All lines holding the string "مجانا" should be copied from the data below.

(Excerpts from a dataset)
=======

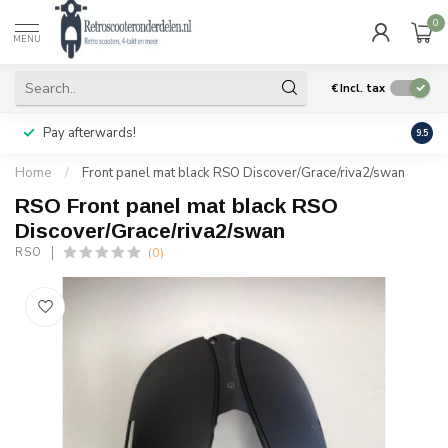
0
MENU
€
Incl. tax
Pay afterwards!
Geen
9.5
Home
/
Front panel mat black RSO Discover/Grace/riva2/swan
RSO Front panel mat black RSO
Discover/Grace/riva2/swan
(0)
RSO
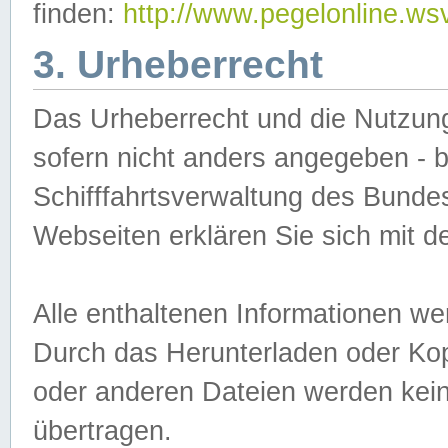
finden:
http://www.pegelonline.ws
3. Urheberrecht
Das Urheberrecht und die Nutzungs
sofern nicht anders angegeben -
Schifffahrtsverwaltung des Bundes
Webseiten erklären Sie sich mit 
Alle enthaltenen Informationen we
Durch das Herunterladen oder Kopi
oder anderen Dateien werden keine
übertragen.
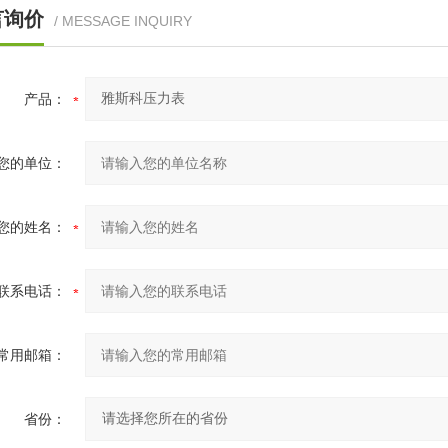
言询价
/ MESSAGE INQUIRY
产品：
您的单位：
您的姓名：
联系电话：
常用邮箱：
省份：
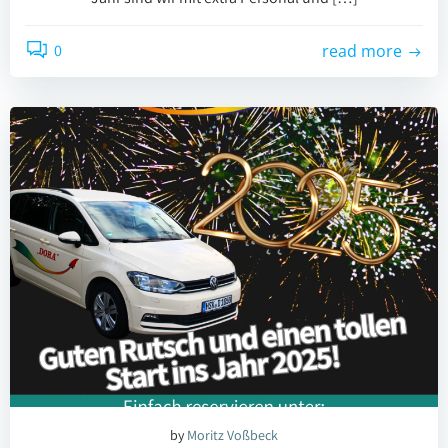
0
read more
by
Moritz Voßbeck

=======

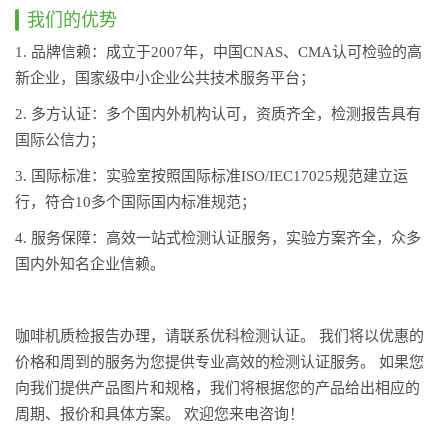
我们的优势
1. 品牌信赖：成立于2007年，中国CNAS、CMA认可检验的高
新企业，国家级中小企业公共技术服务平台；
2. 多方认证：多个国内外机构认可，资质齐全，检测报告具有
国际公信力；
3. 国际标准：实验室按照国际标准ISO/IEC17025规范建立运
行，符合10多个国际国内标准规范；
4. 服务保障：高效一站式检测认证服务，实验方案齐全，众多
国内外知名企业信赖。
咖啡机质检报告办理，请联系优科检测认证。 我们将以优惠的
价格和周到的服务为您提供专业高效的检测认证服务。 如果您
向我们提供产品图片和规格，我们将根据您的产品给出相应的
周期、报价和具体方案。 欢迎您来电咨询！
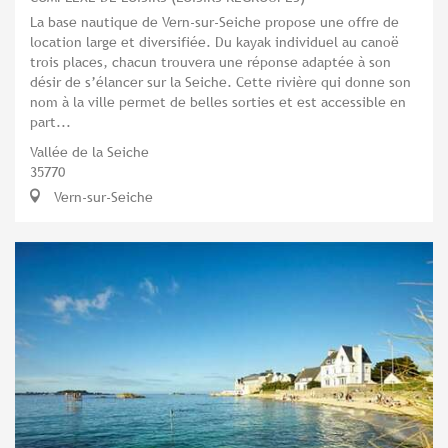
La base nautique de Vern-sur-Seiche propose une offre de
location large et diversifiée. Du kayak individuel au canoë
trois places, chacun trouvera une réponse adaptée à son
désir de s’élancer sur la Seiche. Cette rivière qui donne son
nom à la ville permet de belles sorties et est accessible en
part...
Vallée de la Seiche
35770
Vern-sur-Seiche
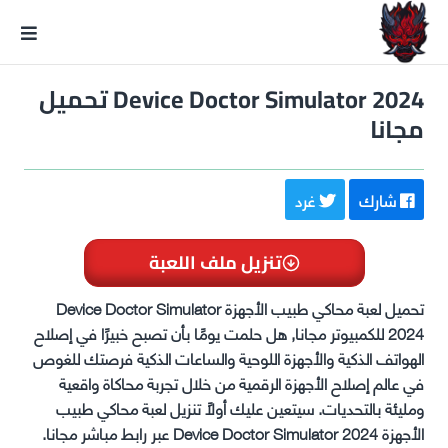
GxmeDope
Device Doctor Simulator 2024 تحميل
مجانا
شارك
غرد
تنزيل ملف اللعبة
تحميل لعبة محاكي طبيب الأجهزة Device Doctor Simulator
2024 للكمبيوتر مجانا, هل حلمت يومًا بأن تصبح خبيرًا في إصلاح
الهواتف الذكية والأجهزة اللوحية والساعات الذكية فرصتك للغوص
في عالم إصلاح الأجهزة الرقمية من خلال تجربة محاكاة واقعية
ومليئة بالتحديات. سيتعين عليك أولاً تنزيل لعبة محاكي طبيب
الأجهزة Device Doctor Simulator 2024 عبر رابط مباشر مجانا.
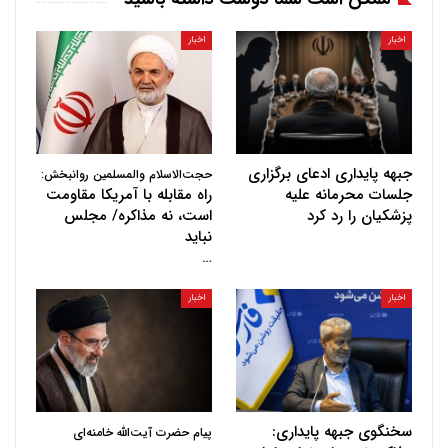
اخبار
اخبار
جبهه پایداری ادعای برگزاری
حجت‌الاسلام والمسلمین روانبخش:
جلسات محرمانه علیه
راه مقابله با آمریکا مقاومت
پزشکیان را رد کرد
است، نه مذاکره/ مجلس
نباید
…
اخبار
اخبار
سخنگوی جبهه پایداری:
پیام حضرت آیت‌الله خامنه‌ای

=======

◆ RESPONSE:
مجانا
2024 للكمبيوتر مجانا, هل حلمت يومًا بأن تصبح خبيرًا في إصلاح
الأجهزة Device Doctor Simulator 2024 عبر رابط مباشر مجانا.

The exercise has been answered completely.